Zambia: Women postponed in the electoral campaign
Published on Mon, 2011-08-15 07:18
Sources: IPS, Women in News
Women must "start working hard" to have a stronger political representation and to include gender issues for the 2016 elections, given they are not properly represented for the September 20 general elections, said Emily Sikazwe, the executive director of Women for Change, a gender focused non-governmental organization working with communities, especially women and children in rural areas and national focal point of Social Watch in this African country.
The prospects for women being elected look bleak, according to Sikwaze, interviewed by journalist Ephraim Nsingo for IPS news agency. The Forum for Democratic Development (FDD) nominated the only woman, Edith Nawakwi, to contest the presidential race. There are 15 presidential candidates. The ruling Movement for Multiparty Democracy (MMD) has only 19 women out of 150 parliamentary. The rest of the political parties did not publish their lists, but women's rights activists feel there will not be much of a difference, wrote Nsingo.
With slightly over one month left before the elections, Sikazwe said it only makes sense now for the women's movement to start preparing for the next elections in 2016.
"We cannot resolve that (under-representation of women) now, but it is a challenge for us to start working and make sure that come 2016, we will be ready. In the next five years we will have to work hard in addressing these issues. Watch us after five years," said Sikwze.

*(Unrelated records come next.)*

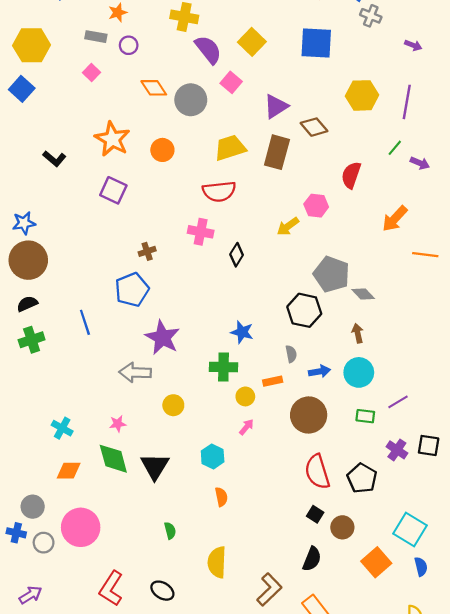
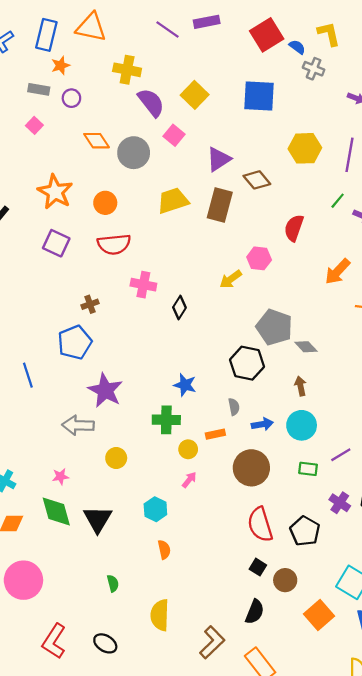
red semicircle: (219, 191) -> (114, 244), moved

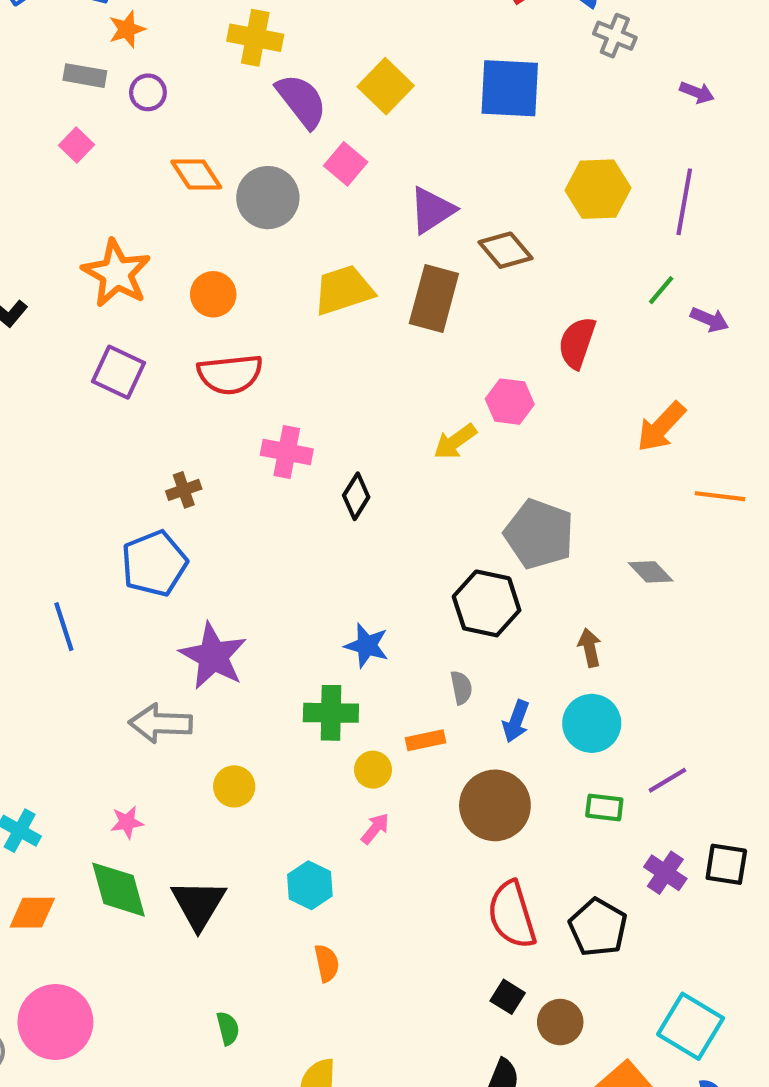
gray diamond: (306, 347) -> (651, 572), moved
blue arrow: (262, 424) -> (516, 721), turned 120

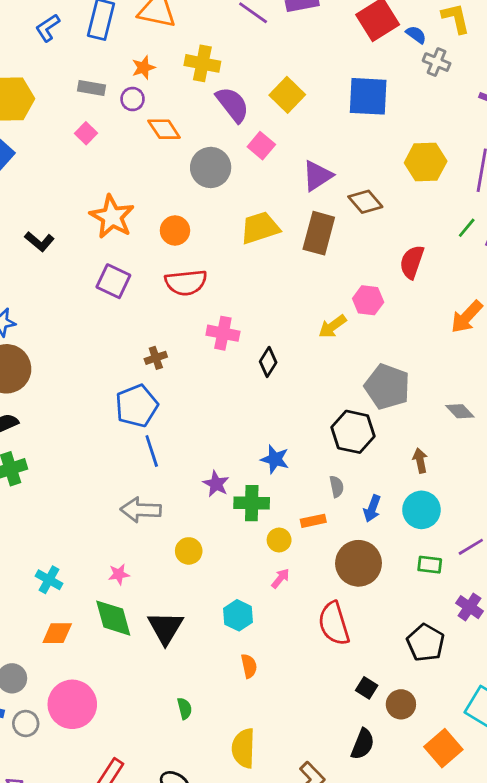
orange star: (127, 29) -> (143, 68), moved
orange diamond: (196, 174) -> (164, 129), moved
blue line: (64, 627) -> (152, 451), moved
purple star: (213, 656) -> (216, 484), moved, size x0.6
red semicircle: (512, 915) -> (334, 624), moved

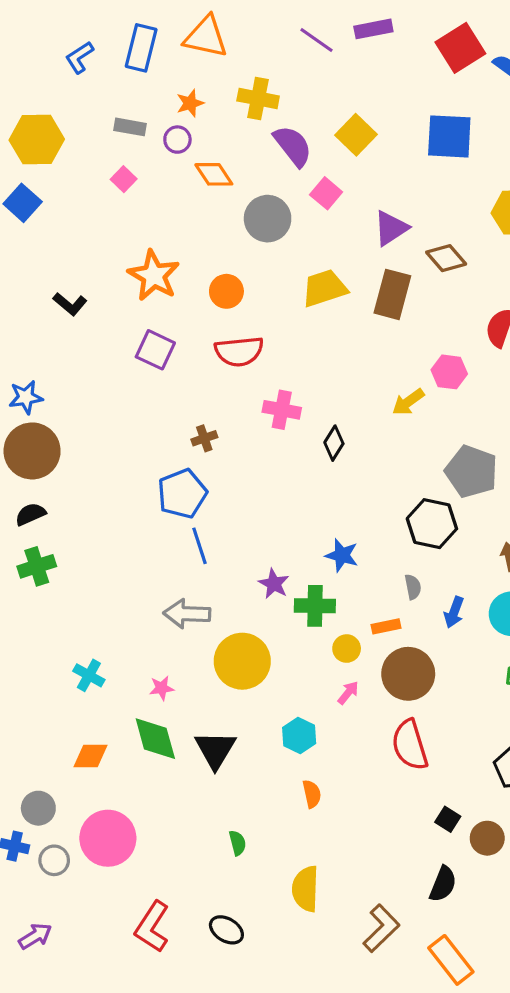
yellow circle: (189, 551) -> (242, 661), size x1.8
brown circle: (358, 563) -> (408, 674), moved
cyan cross: (49, 580) -> (89, 675), moved

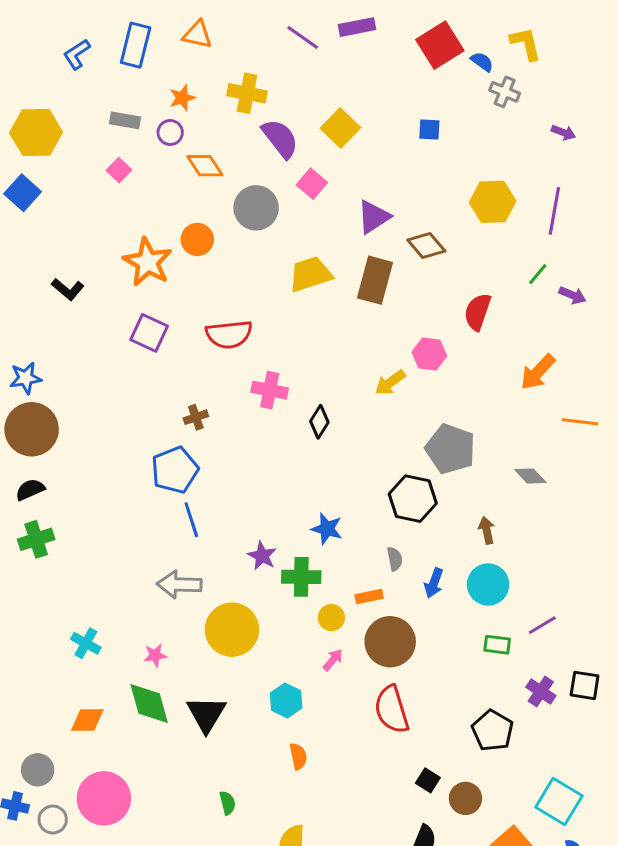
orange triangle: (206, 37) -> (197, 35), size x0.7
blue square: (449, 136) -> (429, 129), size x0.5
orange circle: (226, 291) -> (197, 239), moved

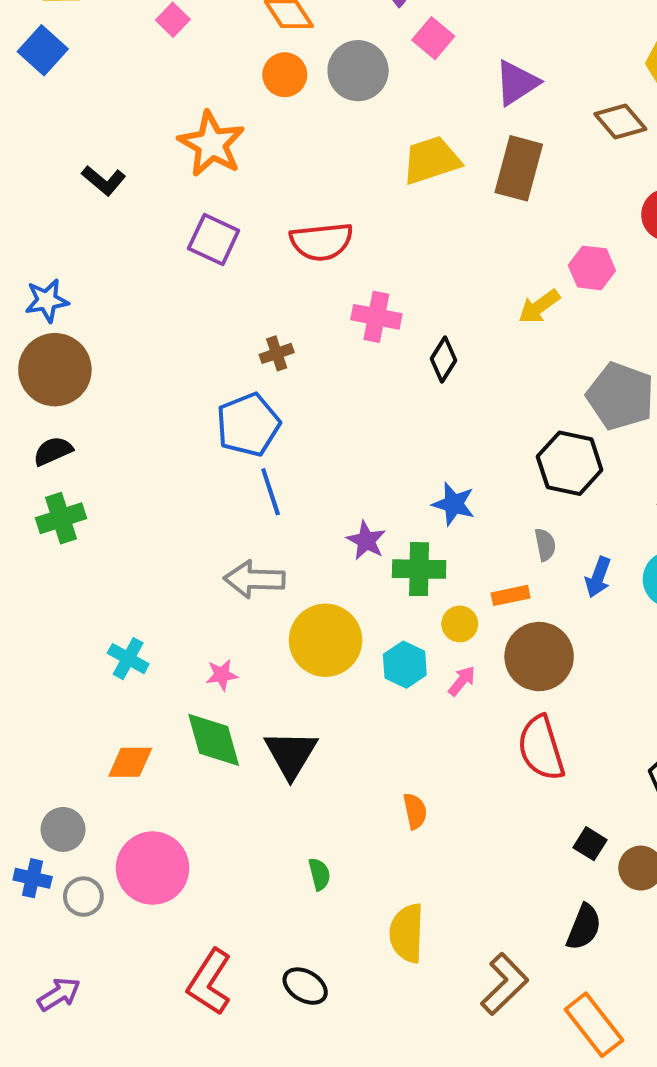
orange circle: (197, 239) -> (285, 75), moved
brown diamond: (426, 245) -> (620, 122), moved
cyan hexagon: (286, 700) -> (405, 665), moved

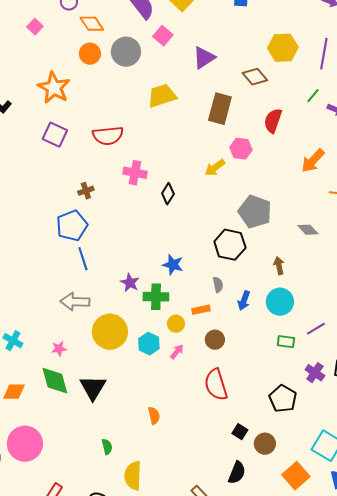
brown rectangle: (519, 168) -> (220, 109), moved
brown circle: (539, 657) -> (215, 340), size x0.6
yellow semicircle: (407, 933) -> (133, 476), moved

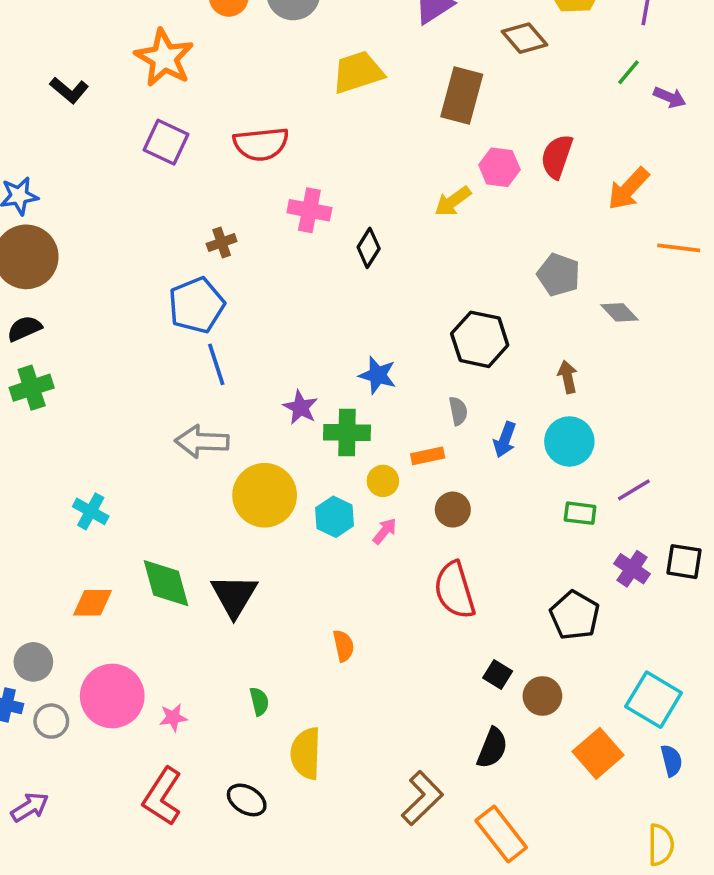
red semicircle: (273, 121) -> (557, 156), moved
gray pentagon: (255, 212) -> (559, 275), moved, size x0.7
pink star: (59, 349) -> (173, 718), moved

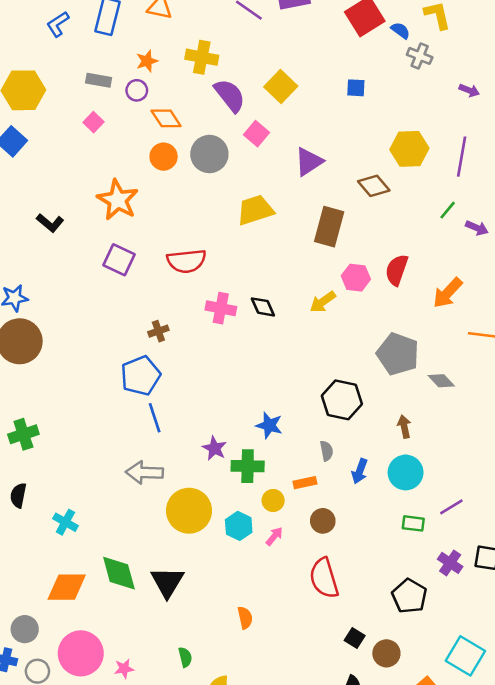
black diamond: (369, 248) -> (263, 307), moved, turned -56
gray pentagon: (559, 275) -> (398, 354), size x1.4
black semicircle: (24, 329) -> (18, 495), moved, turned -55
orange diamond: (93, 603) -> (67, 587), size x1.4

Political parties were also causing unnecessary tension among women by replacing experienced female candidates with inexperienced ones. "This is how men make women fight, replacing females with females. This is a bitter lesson for us as women. A lot of women gave themselves to (their) political parties, but they have been slapped in the face," explained the executive director of Women for Change.
"Some women who were in the previous parliament worked hard in their constituencies, but they were replaced. This presents a challenge for us having to (work) with new people over and over again," Sikazwe said.
Nawakwi's nomination has not really inspired Sikazwe. "Symbolically, yes, we say we are happy she is filing. But we know she is not winning. There is currently a lot of hate language and this does not inspire women to participate," added Sikazwe.
In the last parliament, there were 22 women out of 158 members in the National Assembly, accounting for a 14 percent female representation.
Zambia is a signatory of the Southern Africa Development Community Protocol on Gender and Development, which commits member countries to have 50/50 representation of women in all decision- making positions, including the political arena, by 2015. But the Zambia's political parties have not reflected this in their adoption of female candidates.
"We have been looking forward to this occasion," said to IPS Beatrice Grillo, the chairperson of the Non-Governmental Organisations Coordinating Council (NGOCC), an umbrella body for women's organisations "We will support Nawakwi not because she belongs to any party, but because she is a woman. We want to see an end to the poverty that is in this country. We want the women of Zambia to stop struggling. Those are the issues we are looking for and that is what she has promised."
"Nothing and no one will stop me now," said to IPS candidate Nawakwi. "I believe that Zambia will only be saved by a woman and that Zambia is ready for a woman president. As soon as the men heard I was contesting, they all panicked. I will work and deliver like I delivered when I was minister of finance."
Women for Change has been working for months to increase the participation of citizens, both women and men, in the campaign towards the general elections to be held next September.
“The Zambia We Want” initiative, launched last year, aims at building the capacity of citizens, elected leaders and other duty bearers to engage in the democratic process. WfC promotes a meaningful citizen-leaders dialogue based on mutual accountability; it empowers citizens to demand policies that promote good governance; and develops a continuous monitoring of the electoral promises.
“The civil society organisations noted that Zambia's development was driven by a small elite group --the politicians. These people set the country's development agenda without the full participation of the majority of Zambians, contrary to the idea of Zambia being for all Zambians,” wrote Mathews Liyani for last edition of WfC's newsletter.
"There are women like us who really would love to join politics, but because there is no one to support us, we fail," said Zozi, a fish vendor, to Dando Mweetwa, Women in News' correspondent in Lusaka.
She says. "I am [illiterate], poor and, above all, a woman. I don't think anyone would support me. It's always sad to see women dancing at the airports and political rallies, and voting in large numbers, but not much is done to support these women. We want change, and it is by putting women in powerful political positions that we can have such change," she added.
Article 183 of a 2010 amendment to the Zambian Constitution sets a 30-percent minimum for women and men in the National Assembly, but the constitution hasn't been approved yet.